## EXTRACTED RECORDS:
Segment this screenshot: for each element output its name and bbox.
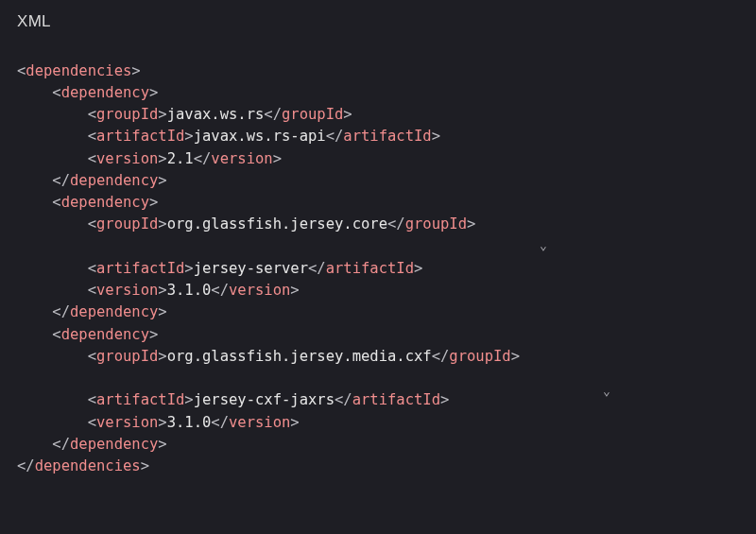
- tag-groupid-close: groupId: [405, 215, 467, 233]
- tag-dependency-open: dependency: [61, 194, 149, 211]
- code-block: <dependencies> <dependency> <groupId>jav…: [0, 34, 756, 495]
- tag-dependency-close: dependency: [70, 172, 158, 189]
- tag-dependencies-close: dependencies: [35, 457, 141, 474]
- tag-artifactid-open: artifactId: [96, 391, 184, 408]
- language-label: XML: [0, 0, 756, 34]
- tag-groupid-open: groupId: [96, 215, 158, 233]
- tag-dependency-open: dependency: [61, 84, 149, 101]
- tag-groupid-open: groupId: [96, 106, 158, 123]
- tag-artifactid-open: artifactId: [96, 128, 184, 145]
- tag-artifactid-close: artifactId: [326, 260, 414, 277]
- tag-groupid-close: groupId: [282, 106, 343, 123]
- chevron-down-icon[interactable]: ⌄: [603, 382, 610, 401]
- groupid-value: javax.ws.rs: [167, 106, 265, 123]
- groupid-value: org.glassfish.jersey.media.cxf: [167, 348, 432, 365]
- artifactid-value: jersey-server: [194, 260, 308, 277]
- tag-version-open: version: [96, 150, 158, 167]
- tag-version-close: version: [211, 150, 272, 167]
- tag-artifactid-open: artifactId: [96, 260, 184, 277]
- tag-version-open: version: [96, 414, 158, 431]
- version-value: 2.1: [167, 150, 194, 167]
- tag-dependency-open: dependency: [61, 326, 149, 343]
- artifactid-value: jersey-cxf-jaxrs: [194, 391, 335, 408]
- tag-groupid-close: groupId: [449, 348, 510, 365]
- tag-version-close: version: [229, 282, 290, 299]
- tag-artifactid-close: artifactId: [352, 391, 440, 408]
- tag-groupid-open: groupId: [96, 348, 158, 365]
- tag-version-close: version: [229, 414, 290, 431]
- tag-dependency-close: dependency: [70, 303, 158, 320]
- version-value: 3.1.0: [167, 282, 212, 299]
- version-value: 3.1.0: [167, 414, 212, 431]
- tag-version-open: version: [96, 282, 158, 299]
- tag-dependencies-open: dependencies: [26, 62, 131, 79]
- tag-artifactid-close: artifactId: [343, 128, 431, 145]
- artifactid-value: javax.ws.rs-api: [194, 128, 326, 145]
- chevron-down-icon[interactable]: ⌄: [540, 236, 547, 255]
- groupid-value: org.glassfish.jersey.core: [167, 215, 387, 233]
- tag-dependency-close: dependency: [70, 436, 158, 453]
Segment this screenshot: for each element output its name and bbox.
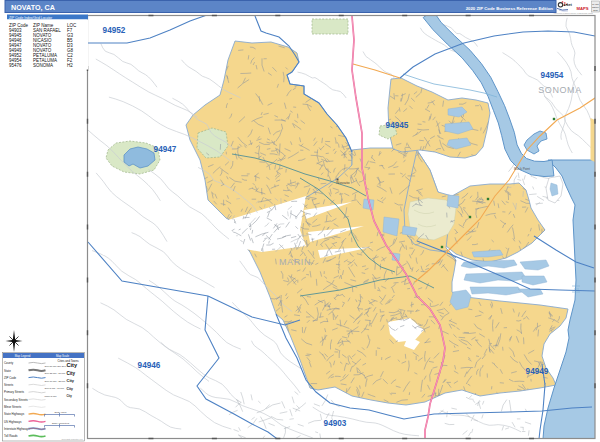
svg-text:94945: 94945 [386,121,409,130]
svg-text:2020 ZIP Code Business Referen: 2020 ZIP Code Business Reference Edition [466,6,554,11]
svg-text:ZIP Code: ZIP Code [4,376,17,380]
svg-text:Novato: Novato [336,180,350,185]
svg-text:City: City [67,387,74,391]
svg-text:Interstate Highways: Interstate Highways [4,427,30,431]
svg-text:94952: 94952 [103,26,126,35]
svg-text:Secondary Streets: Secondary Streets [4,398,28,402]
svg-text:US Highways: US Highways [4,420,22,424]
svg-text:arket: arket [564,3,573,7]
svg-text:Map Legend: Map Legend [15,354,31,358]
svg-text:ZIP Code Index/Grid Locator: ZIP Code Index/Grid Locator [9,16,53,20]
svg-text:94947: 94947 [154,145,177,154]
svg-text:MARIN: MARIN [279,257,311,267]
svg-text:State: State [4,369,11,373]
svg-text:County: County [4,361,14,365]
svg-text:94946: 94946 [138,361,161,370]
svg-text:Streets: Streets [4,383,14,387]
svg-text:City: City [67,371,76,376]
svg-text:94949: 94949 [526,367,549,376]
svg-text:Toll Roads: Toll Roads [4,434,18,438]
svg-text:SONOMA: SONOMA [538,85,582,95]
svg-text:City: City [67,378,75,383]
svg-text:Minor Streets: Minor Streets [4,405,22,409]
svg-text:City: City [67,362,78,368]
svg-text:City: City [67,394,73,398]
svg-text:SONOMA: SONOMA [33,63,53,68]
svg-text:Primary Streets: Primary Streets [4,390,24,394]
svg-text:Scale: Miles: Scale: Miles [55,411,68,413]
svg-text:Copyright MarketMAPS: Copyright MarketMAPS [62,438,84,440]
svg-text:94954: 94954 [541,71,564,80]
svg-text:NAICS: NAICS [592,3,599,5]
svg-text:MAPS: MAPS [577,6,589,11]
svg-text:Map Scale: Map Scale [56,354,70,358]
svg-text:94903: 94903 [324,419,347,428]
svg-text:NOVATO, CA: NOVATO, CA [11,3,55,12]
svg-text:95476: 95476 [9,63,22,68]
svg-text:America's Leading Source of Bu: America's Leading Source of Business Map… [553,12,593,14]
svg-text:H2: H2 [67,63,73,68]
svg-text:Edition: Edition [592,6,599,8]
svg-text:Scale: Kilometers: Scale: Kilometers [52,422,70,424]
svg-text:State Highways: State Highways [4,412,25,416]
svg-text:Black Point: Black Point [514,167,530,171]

==

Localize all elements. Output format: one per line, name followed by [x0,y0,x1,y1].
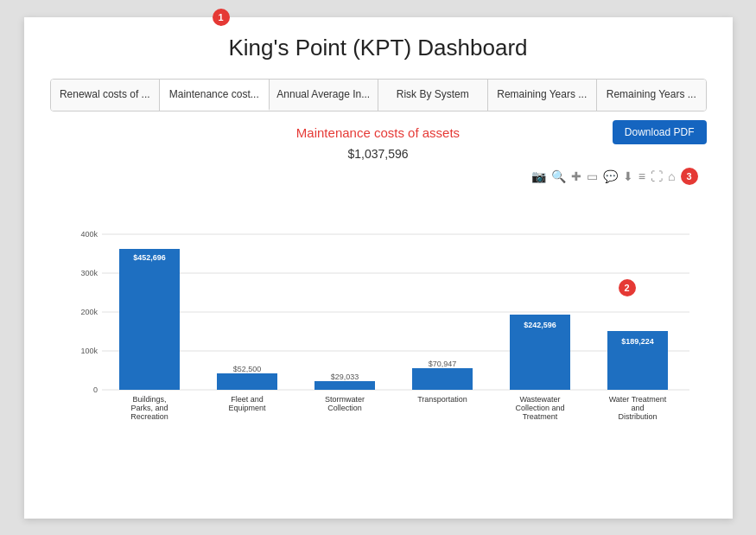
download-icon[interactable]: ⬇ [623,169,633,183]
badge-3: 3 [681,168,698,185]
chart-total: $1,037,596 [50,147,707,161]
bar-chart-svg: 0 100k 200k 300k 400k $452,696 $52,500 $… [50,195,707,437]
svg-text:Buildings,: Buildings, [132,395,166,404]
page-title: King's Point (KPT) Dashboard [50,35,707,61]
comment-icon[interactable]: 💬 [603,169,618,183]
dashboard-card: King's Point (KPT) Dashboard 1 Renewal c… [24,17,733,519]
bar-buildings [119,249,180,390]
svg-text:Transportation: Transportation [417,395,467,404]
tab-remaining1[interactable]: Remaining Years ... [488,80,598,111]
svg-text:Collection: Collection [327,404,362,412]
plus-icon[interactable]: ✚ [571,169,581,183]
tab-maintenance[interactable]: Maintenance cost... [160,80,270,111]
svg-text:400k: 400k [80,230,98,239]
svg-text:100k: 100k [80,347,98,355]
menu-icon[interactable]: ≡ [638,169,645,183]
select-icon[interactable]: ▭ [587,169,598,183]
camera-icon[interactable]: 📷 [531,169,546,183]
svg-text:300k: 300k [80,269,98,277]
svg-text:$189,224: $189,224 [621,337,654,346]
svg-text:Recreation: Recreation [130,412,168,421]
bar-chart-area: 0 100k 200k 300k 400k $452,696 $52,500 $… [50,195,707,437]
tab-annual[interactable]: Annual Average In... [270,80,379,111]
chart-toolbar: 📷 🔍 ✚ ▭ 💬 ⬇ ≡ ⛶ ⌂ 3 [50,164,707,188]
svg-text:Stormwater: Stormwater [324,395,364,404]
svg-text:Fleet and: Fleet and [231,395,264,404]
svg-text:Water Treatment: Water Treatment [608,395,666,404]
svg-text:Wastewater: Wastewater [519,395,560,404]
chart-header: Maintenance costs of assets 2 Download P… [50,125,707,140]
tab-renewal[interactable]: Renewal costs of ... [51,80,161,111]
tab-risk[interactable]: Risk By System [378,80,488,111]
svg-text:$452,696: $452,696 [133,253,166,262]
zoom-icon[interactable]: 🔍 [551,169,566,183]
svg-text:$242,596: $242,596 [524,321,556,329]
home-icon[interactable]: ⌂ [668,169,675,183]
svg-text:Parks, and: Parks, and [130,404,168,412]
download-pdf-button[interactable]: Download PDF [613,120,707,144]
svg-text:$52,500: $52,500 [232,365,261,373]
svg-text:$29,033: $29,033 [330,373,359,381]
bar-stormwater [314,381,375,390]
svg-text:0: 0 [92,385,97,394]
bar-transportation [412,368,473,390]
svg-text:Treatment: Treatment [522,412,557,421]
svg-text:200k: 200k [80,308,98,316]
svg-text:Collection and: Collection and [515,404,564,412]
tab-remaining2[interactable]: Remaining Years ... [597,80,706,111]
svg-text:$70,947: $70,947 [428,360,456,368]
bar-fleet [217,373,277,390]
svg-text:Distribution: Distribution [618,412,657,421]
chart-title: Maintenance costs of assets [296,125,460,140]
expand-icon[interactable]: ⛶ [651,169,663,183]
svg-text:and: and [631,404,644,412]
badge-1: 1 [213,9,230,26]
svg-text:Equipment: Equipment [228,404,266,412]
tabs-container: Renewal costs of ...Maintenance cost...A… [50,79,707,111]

## WHAT THE EXERCISE ASKS:
Please count how many lines of the listing include the word "SONOMA", giving the number by itself.

## TASK SOLUTION:
2